»»

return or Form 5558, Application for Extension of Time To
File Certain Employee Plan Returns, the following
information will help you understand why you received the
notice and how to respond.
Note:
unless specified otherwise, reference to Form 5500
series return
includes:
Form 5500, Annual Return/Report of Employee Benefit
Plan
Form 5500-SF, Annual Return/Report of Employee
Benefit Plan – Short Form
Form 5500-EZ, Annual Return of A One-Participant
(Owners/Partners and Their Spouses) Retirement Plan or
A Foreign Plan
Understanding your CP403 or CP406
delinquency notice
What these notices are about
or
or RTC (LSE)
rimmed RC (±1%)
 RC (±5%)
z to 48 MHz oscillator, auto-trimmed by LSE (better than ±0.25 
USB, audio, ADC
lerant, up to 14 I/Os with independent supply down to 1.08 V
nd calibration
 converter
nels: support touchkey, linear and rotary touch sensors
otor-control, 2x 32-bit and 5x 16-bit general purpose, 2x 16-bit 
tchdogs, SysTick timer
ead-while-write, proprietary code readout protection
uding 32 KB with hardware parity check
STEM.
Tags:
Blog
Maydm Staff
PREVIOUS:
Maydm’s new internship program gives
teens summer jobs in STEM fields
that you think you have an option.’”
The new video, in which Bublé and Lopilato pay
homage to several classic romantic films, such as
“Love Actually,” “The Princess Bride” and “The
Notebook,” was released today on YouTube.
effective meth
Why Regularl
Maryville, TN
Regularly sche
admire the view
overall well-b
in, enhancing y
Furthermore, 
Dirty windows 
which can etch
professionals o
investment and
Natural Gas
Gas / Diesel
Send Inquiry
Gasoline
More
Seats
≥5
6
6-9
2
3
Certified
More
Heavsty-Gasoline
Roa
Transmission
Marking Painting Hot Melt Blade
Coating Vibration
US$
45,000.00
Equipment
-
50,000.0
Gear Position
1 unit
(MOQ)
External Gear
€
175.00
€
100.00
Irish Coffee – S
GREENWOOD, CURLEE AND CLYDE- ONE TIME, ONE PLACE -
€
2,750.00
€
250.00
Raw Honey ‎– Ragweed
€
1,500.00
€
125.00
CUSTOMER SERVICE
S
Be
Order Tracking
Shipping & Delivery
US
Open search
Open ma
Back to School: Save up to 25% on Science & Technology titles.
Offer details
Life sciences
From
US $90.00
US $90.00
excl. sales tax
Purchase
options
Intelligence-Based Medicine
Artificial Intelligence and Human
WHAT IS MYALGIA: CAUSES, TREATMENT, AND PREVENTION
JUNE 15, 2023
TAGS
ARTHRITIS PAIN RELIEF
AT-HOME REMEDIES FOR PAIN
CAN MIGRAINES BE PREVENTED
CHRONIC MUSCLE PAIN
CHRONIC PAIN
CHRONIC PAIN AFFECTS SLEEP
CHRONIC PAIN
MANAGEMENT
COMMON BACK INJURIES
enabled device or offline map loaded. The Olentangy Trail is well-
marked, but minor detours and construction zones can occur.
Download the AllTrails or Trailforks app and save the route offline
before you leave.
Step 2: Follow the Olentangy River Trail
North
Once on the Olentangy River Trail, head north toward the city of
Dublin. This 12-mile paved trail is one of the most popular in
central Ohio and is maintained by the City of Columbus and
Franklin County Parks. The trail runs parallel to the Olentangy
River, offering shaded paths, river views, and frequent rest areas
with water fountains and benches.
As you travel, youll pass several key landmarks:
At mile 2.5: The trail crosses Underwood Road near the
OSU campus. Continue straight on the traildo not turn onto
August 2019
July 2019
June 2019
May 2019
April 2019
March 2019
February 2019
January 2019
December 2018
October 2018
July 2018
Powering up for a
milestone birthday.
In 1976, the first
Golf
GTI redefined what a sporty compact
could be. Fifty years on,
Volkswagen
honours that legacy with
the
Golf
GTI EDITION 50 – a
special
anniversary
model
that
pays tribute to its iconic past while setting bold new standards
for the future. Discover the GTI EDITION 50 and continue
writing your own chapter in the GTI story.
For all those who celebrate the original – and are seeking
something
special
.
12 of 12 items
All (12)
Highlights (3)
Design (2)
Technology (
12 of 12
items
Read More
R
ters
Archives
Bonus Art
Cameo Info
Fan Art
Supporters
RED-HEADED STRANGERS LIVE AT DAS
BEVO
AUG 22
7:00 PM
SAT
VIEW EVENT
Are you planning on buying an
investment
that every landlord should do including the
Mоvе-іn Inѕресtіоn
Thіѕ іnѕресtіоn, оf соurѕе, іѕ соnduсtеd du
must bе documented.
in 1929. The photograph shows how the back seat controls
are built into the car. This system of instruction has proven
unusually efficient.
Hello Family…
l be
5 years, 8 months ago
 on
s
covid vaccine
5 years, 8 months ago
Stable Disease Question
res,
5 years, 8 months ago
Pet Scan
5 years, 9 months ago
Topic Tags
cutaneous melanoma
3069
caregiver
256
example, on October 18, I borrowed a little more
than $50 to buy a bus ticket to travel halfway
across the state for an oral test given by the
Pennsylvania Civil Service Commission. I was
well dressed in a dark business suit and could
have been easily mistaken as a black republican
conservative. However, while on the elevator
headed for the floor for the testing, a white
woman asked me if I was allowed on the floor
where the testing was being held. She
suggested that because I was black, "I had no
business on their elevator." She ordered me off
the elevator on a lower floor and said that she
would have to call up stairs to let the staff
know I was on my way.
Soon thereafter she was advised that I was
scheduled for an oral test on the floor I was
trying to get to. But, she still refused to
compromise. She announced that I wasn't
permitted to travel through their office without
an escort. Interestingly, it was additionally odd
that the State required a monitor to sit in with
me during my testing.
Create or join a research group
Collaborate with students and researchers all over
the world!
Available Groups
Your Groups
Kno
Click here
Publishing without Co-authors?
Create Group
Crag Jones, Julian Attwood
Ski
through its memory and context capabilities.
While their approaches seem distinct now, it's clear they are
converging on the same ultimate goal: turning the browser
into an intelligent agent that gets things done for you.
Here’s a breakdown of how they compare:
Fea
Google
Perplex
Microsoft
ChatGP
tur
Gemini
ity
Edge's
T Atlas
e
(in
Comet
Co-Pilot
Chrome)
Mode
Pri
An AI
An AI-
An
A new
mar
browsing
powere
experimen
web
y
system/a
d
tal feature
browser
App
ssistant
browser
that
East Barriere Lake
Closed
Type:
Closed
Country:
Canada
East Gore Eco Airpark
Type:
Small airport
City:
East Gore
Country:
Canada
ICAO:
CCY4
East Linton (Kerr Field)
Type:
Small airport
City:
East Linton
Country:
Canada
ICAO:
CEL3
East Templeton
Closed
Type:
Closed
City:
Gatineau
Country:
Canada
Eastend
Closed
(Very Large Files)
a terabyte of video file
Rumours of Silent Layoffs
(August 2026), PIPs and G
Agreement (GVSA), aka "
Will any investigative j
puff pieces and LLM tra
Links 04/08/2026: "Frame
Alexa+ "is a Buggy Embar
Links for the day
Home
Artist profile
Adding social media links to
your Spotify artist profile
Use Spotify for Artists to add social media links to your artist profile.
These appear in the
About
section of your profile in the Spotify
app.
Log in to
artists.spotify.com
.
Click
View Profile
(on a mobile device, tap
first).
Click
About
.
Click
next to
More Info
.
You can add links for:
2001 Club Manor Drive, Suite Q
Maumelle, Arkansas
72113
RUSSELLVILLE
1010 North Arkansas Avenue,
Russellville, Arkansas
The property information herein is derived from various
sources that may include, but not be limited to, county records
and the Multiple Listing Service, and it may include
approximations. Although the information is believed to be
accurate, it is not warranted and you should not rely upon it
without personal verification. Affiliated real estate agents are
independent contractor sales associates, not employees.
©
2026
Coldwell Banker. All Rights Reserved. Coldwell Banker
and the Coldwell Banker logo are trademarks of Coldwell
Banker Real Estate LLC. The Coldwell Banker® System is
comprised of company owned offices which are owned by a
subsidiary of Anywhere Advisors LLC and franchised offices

««

◆ What the exercise asks
Please retype the entries above in full, exactly as they stand.

◆ Response
return or Form 5558, Application for Extension of Time To
File Certain Employee Plan Returns, the following
information will help you understand why you received the
notice and how to respond.
Note:
unless specified otherwise, reference to Form 5500
series return
includes:
Form 5500, Annual Return/Report of Employee Benefit
Plan
Form 5500-SF, Annual Return/Report of Employee
Benefit Plan – Short Form
Form 5500-EZ, Annual Return of A One-Participant
(Owners/Partners and Their Spouses) Retirement Plan or
A Foreign Plan
Understanding your CP403 or CP406
delinquency notice
What these notices are about
or
or RTC (LSE)
rimmed RC (±1%)
 RC (±5%)
z to 48 MHz oscillator, auto-trimmed by LSE (better than ±0.25 
USB, audio, ADC
lerant, up to 14 I/Os with independent supply down to 1.08 V
nd calibration
 converter
nels: support touchkey, linear and rotary touch sensors
otor-control, 2x 32-bit and 5x 16-bit general purpose, 2x 16-bit 
tchdogs, SysTick timer
ead-while-write, proprietary code readout protection
uding 32 KB with hardware parity check
STEM.
Tags:
Blog
Maydm Staff
PREVIOUS:
Maydm’s new internship program gives
teens summer jobs in STEM fields
that you think you have an option.’”
The new video, in which Bublé and Lopilato pay
homage to several classic romantic films, such as
“Love Actually,” “The Princess Bride” and “The
Notebook,” was released today on YouTube.
effective meth
Why Regularl
Maryville, TN
Regularly sche
admire the view
overall well-b
in, enhancing y
Furthermore, 
Dirty windows 
which can etch
professionals o
investment and
Natural Gas
Gas / Diesel
Send Inquiry
Gasoline
More
Seats
≥5
6
6-9
2
3
Certified
More
Heavsty-Gasoline
Roa
Transmission
Marking Painting Hot Melt Blade
Coating Vibration
US$
45,000.00
Equipment
-
50,000.0
Gear Position
1 unit
(MOQ)
External Gear
€
175.00
€
100.00
Irish Coffee – S
GREENWOOD, CURLEE AND CLYDE- ONE TIME, ONE PLACE -
€
2,750.00
€
250.00
Raw Honey ‎– Ragweed
€
1,500.00
€
125.00
CUSTOMER SERVICE
S
Be
Order Tracking
Shipping & Delivery
US
Open search
Open ma
Back to School: Save up to 25% on Science & Technology titles.
Offer details
Life sciences
From
US $90.00
US $90.00
excl. sales tax
Purchase
options
Intelligence-Based Medicine
Artificial Intelligence and Human
WHAT IS MYALGIA: CAUSES, TREATMENT, AND PREVENTION
JUNE 15, 2023
TAGS
ARTHRITIS PAIN RELIEF
AT-HOME REMEDIES FOR PAIN
CAN MIGRAINES BE PREVENTED
CHRONIC MUSCLE PAIN
CHRONIC PAIN
CHRONIC PAIN AFFECTS SLEEP
CHRONIC PAIN
MANAGEMENT
COMMON BACK INJURIES
enabled device or offline map loaded. The Olentangy Trail is well-
marked, but minor detours and construction zones can occur.
Download the AllTrails or Trailforks app and save the route offline
before you leave.
Step 2: Follow the Olentangy River Trail
North
Once on the Olentangy River Trail, head north toward the city of
Dublin. This 12-mile paved trail is one of the most popular in
central Ohio and is maintained by the City of Columbus and
Franklin County Parks. The trail runs parallel to the Olentangy
River, offering shaded paths, river views, and frequent rest areas
with water fountains and benches.
As you travel, youll pass several key landmarks:
At mile 2.5: The trail crosses Underwood Road near the
OSU campus. Continue straight on the traildo not turn onto
August 2019
July 2019
June 2019
May 2019
April 2019
March 2019
February 2019
January 2019
December 2018
October 2018
July 2018
Powering up for a
milestone birthday.
In 1976, the first
Golf
GTI redefined what a sporty compact
could be. Fifty years on,
Volkswagen
honours that legacy with
the
Golf
GTI EDITION 50 – a
special
anniversary
model
that
pays tribute to its iconic past while setting bold new standards
for the future. Discover the GTI EDITION 50 and continue
writing your own chapter in the GTI story.
For all those who celebrate the original – and are seeking
something
special
.
12 of 12 items
All (12)
Highlights (3)
Design (2)
Technology (
12 of 12
items
Read More
R
ters
Archives
Bonus Art
Cameo Info
Fan Art
Supporters
RED-HEADED STRANGERS LIVE AT DAS
BEVO
AUG 22
7:00 PM
SAT
VIEW EVENT
Are you planning on buying an
investment
that every landlord should do including the
Mоvе-іn Inѕресtіоn
Thіѕ іnѕресtіоn, оf соurѕе, іѕ соnduсtеd du
must bе documented.
in 1929. The photograph shows how the back seat controls
are built into the car. This system of instruction has proven
unusually efficient.
Hello Family…
l be
5 years, 8 months ago
 on
s
covid vaccine
5 years, 8 months ago
Stable Disease Question
res,
5 years, 8 months ago
Pet Scan
5 years, 9 months ago
Topic Tags
cutaneous melanoma
3069
caregiver
256
example, on October 18, I borrowed a little more
than $50 to buy a bus ticket to travel halfway
across the state for an oral test given by the
Pennsylvania Civil Service Commission. I was
well dressed in a dark business suit and could
have been easily mistaken as a black republican
conservative. However, while on the elevator
headed for the floor for the testing, a white
woman asked me if I was allowed on the floor
where the testing was being held. She
suggested that because I was black, "I had no
business on their elevator." She ordered me off
the elevator on a lower floor and said that she
would have to call up stairs to let the staff
know I was on my way.
Soon thereafter she was advised that I was
scheduled for an oral test on the floor I was
trying to get to. But, she still refused to
compromise. She announced that I wasn't
permitted to travel through their office without
an escort. Interestingly, it was additionally odd
that the State required a monitor to sit in with
me during my testing.
Create or join a research group
Collaborate with students and researchers all over
the world!
Available Groups
Your Groups
Kno
Click here
Publishing without Co-authors?
Create Group
Crag Jones, Julian Attwood
Ski
through its memory and context capabilities.
While their approaches seem distinct now, it's clear they are
converging on the same ultimate goal: turning the browser
into an intelligent agent that gets things done for you.
Here’s a breakdown of how they compare:
Fea
Google
Perplex
Microsoft
ChatGP
tur
Gemini
ity
Edge's
T Atlas
e
(in
Comet
Co-Pilot
Chrome)
Mode
Pri
An AI
An AI-
An
A new
mar
browsing
powere
experimen
web
y
system/a
d
tal feature
browser
App
ssistant
browser
that
East Barriere Lake
Closed
Type:
Closed
Country:
Canada
East Gore Eco Airpark
Type:
Small airport
City:
East Gore
Country:
Canada
ICAO:
CCY4
East Linton (Kerr Field)
Type:
Small airport
City:
East Linton
Country:
Canada
ICAO:
CEL3
East Templeton
Closed
Type:
Closed
City:
Gatineau
Country:
Canada
Eastend
Closed
(Very Large Files)
a terabyte of video file
Rumours of Silent Layoffs
(August 2026), PIPs and G
Agreement (GVSA), aka "
Will any investigative j
puff pieces and LLM tra
Links 04/08/2026: "Frame
Alexa+ "is a Buggy Embar
Links for the day
Home
Artist profile
Adding social media links to
your Spotify artist profile
Use Spotify for Artists to add social media links to your artist profile.
These appear in the
About
section of your profile in the Spotify
app.
Log in to
artists.spotify.com
.
Click
View Profile
(on a mobile device, tap
first).
Click
About
.
Click
next to
More Info
.
You can add links for:
2001 Club Manor Drive, Suite Q
Maumelle, Arkansas
72113
RUSSELLVILLE
1010 North Arkansas Avenue,
Russellville, Arkansas
The property information herein is derived from various
sources that may include, but not be limited to, county records
and the Multiple Listing Service, and it may include
approximations. Although the information is believed to be
accurate, it is not warranted and you should not rely upon it
without personal verification. Affiliated real estate agents are
independent contractor sales associates, not employees.
©
2026
Coldwell Banker. All Rights Reserved. Coldwell Banker
and the Coldwell Banker logo are trademarks of Coldwell
Banker Real Estate LLC. The Coldwell Banker® System is
comprised of company owned offices which are owned by a
subsidiary of Anywhere Advisors LLC and franchised offices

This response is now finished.